And so it’s goodbye to Mark Thomson. After thirteen seasons at the helm of the Lyceum he chooses for his final production what is, in many ways, the very beginning. It’s an effective stroke to bow out with The Iliad because in it he finds the contemporary and the eternal that makes us keep coming back to the ancient myths.
There’s an element of that even in the opening tableau before the action begins. Karen Tennent’s set of broken Greek buildings – are they ruined or merely unfinished? – is peopled with what looks like a crew of poverty stricken down-and-outs, huddled together for shelter, who bear more than a passing resemblance to the images of migrants who have been washed up on the shores of our contemporary Mediterranean. As the lights fade they cast off their modern dress to reveal classical armour, dissolving from the real into the mythical before our eyes.

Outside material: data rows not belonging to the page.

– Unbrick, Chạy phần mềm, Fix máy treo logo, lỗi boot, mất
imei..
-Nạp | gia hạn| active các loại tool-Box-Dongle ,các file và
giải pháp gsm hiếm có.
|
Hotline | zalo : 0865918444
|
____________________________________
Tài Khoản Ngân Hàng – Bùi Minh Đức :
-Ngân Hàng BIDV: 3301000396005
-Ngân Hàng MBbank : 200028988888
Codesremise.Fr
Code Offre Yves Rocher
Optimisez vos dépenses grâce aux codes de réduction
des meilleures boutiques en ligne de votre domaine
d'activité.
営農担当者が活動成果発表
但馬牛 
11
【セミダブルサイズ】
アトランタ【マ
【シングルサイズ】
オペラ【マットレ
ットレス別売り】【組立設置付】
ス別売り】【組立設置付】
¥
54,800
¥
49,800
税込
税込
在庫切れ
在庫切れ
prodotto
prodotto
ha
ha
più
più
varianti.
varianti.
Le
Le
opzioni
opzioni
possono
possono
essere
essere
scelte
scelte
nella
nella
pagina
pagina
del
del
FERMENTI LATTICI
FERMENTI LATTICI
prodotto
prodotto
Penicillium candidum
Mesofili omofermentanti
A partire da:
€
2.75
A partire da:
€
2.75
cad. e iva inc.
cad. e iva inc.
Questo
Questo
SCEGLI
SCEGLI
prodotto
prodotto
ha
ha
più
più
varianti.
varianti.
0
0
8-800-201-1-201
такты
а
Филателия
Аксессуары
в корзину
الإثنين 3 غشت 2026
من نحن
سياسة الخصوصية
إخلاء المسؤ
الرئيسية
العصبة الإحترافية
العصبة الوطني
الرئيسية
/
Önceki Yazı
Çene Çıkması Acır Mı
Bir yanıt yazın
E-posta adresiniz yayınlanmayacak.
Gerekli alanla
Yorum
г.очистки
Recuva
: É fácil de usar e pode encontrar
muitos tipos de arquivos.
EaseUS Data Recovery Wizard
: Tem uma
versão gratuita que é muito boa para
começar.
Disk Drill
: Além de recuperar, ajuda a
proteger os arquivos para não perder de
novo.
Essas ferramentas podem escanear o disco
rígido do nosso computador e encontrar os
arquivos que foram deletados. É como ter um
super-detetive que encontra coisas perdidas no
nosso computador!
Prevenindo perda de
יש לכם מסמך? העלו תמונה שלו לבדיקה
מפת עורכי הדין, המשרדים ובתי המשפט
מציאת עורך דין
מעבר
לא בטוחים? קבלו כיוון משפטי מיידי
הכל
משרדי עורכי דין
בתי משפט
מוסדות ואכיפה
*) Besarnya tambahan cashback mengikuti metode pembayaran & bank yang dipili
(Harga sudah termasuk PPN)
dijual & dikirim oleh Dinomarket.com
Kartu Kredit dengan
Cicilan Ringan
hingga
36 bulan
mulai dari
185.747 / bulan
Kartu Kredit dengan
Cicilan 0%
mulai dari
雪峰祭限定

The show’s greatest asset is Chris Hannan’s script, which is inevitably reliant on telling rather than showing in places, but which largely presents the story streamlined to its most essential core. In his Homer it’s the humans that have the grandeur, struggling with awesome decisions of life, death, hatred and forgiveness, while the gods have the small-minded pettiness, swanning about with their champagne glasses and shades like the super-rich on holiday. That’s mirrored in the language, beautifully adapted and with a lovely sense of poetic flow; yet it’s the humans that get all the magisterial lines about war and peace while the gods tend to squabble and snap at one another. Not everything works: calling Aphrodite the Psycho-bitch is jarring, as is Hera’s reference to a couple having "f**ked each other senseless" (said twice in case you didn’t get it the first time), but Agamemnon’s scenes with Achilles are full of grandeur, and the scenes of grief for Patroclus and Hector are movingly powerful. The sense of scale is also helped by the show’s ritualistic elements, such as the musical chanting that separates each scene and the liberal administration of blood in the battle scenes which maintains a sense of grimy humanity in the midst of the divine bickering.
The cast is very strong, most of the actors playing several parts, and it pivots around on the one hand a sensual, brittle, endlessly contradictory Hera from Emmanuella Cole, and on the other the enormously charismatic Achilles of Ben Turner, enunciating every line with thrilling immediacy. Richard Conlon hams it up beautifully as Zeus, and Ron Donachie cuts a magisterial figure as both Agamemnon and Priam. The testosterone factor is kept high by the bulky Patroclus of Mark Holgate and Benjamin Dilloway’s craggy Hector, but that’s more than balanced out by Amiera Darwish who leavens the texture as an ultra-feminine Briseis, Helen and Aphrodite.
David Greig, one of Scotland’s foremost contemporary playwrights, assumes the mantle of the Lyceum’s Artistic Director next season. He will announce his plans on Tuesday 3rd May. Thomson’s recent Lyceum shows have left powerful memories, this one taking its place alongside hits like Waiting for Godot and his brilliant Caucasian Chalk Circle. He leaves big shoes to fill, but Greig is one of the few who just might be up to the job.
The Iliad runs at the Royal Lyceum Theatre, Edinburgh until 14 May.